2017年9月28日木曜日

雨と木曜日(145)

2017.9.28.

下北沢B&B

毎週木曜日に更新のエッセイ(今回は二週ぶり)。この「雨と木曜日」、今後の継続を迷っています。
今回は、ルタオのお菓子*『アンドレイ・ルブリョフ』*『哲学散歩』(木田元)*哲学カフェの話。



ルタオは小樽のお菓子メーカー。空港での存在感も強めている。焼き菓子しか食べたことがなかったが、フロマージュ・ドゥーブルという二層のチーズケーキをいただいた。すーっと溶けていくような食感が不思議。

タルコフスキーの『アンドレイ・ルブリョフ』を2時間観た(全3時間)。14〜15世紀を生きるイコン(聖なる絵)画家アンドレイ・ルブリョフの苦悩を中心に、当時の民衆や世相を描く。ロシアの中世史というだけでも面白く、またモノクロとあいまっての退屈さもある。誰かが「すぐれた芸術作品には退屈さがある」と書いていたが、それはほんとうだと思う。

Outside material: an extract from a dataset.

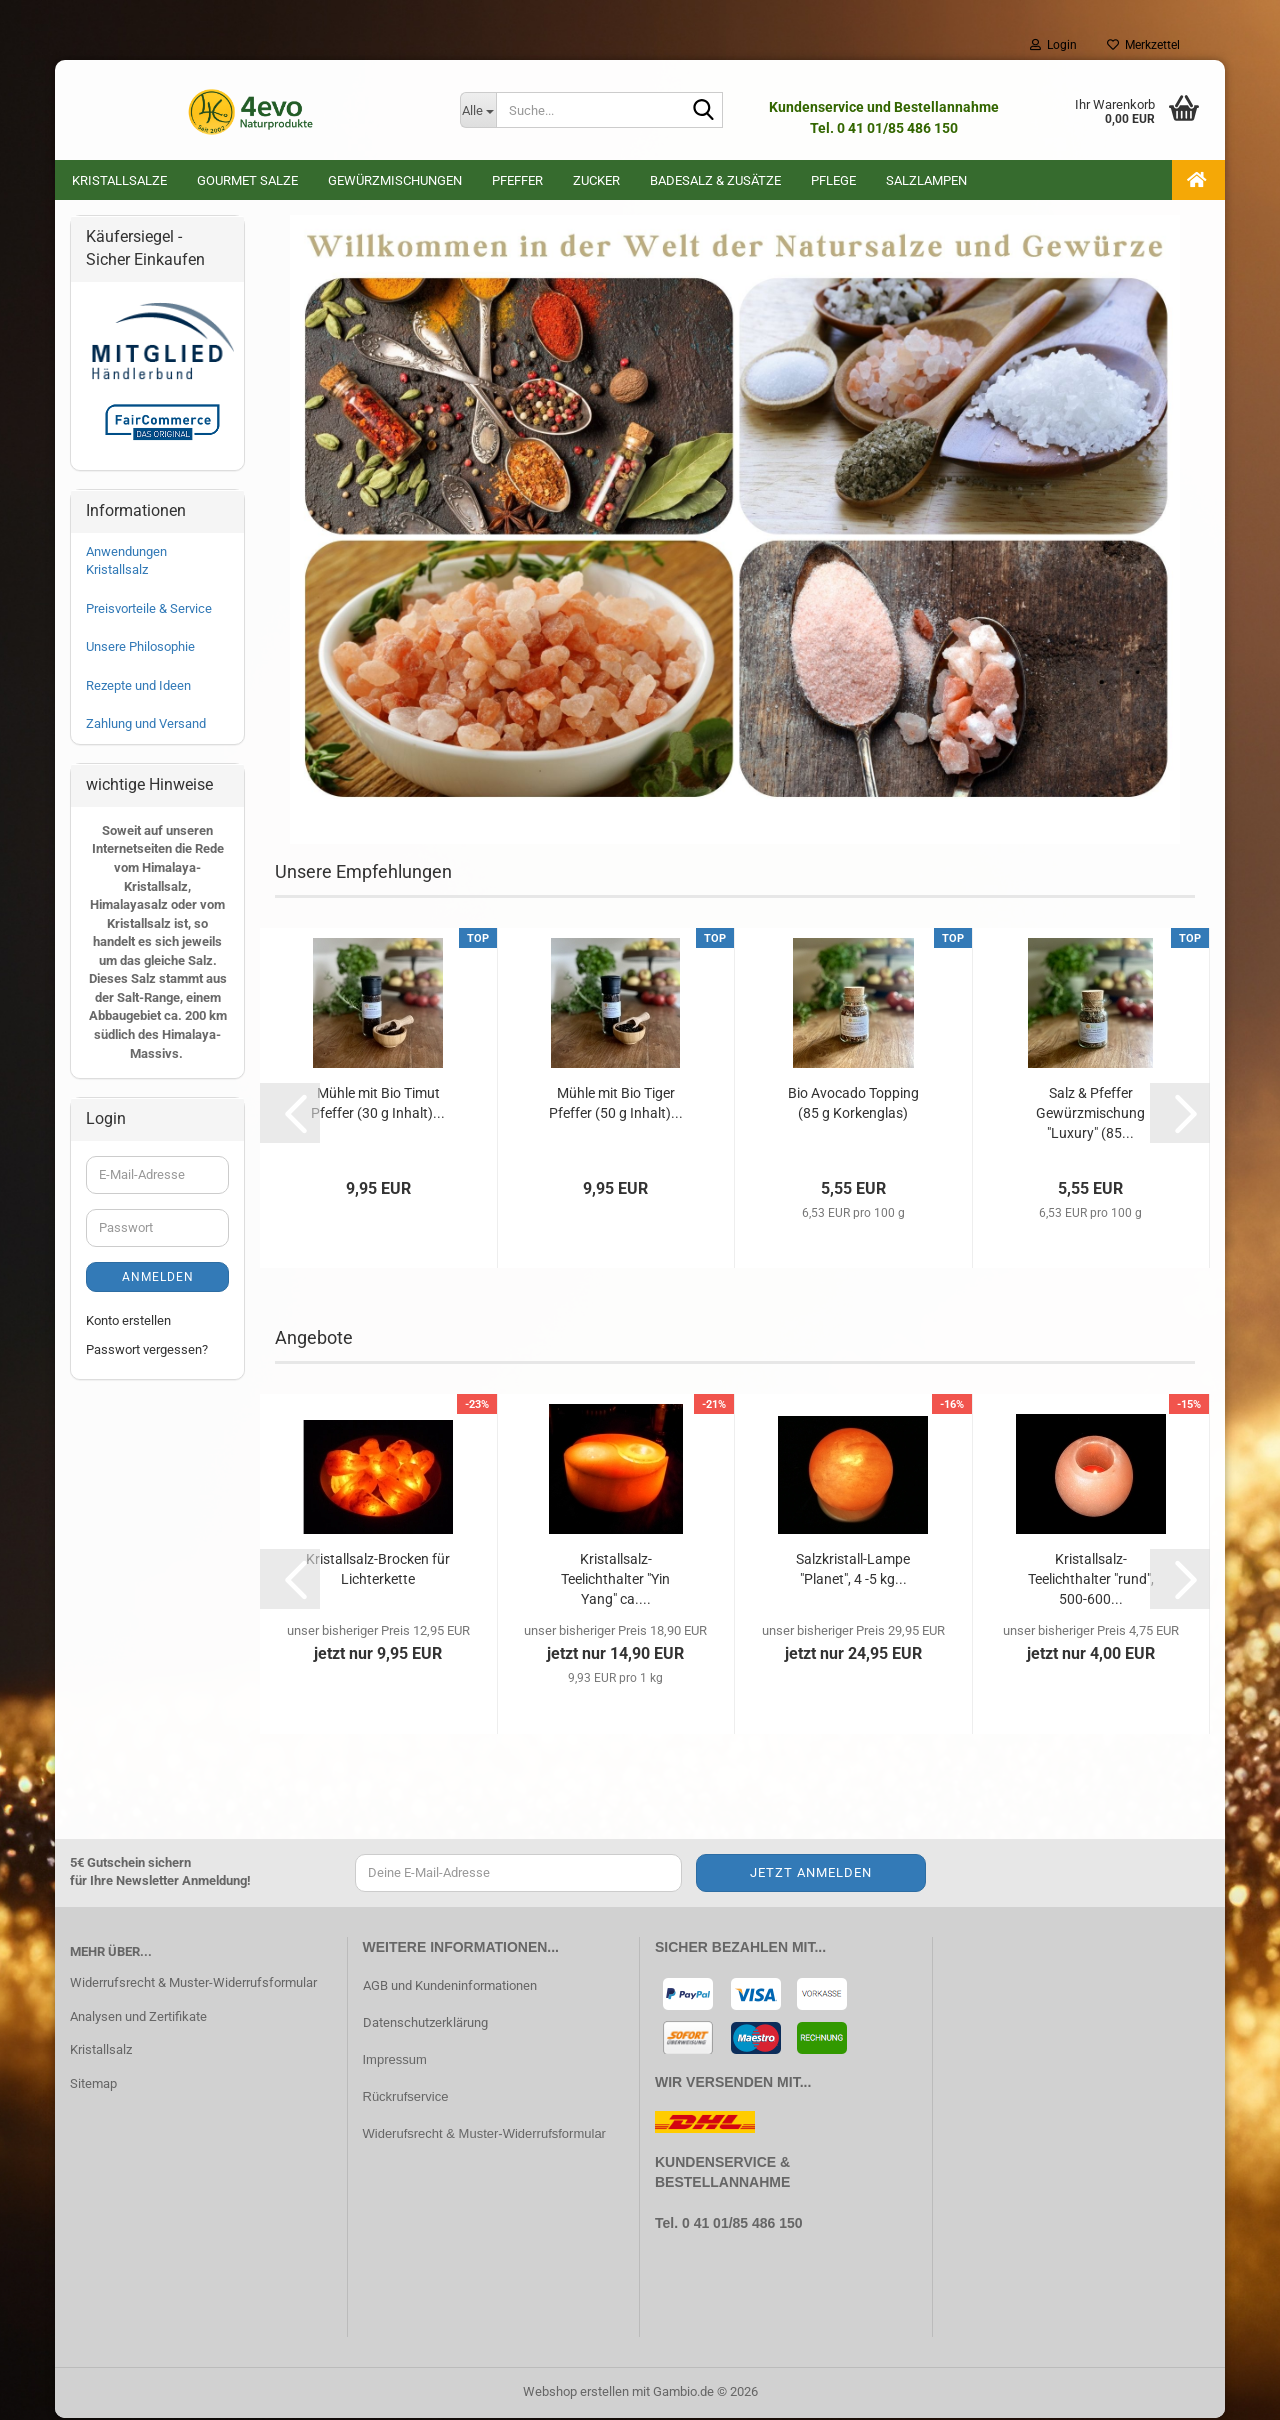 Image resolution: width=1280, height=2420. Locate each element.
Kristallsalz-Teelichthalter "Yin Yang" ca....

本屋で手にとって、どの見開きからも手ごたえを感じた本『哲学散歩』を一晩で読んだ。ハイデガー研究の大家、木田元による哲学エッセイだが、古代ギリシアから中世にもページを割き、20世紀独仏まで。幅広いだけでなく、うまいまとめ、観点のユニークさ、丸くてやわらかい文章、楽しかった。


哲学カフェにかかわりの深い方とお話しした。哲学カフェに来る多くのひとは、専門的というより、「ふだんひとに理解してもらえないタイプの疑問」を語る機会や「コミュニティ、居場所」を求めて来る、主催者によってもカラーのちがいが出るとのこと。ご本人もふだん本をあまり読まないけれど、カルチャーセンターで哲学を学ぶと面白い、と。

哲学カフェ含め、社会的な面の強い活動「哲学プラクティス」について交流を深める団体の大会が10月22日にあります。http://philosophicalpractice.jp/

今週のおすすめ音楽:エル・バシャ(p)のラヴェルやロシアもの、高橋悠治のジョン・ケージほか。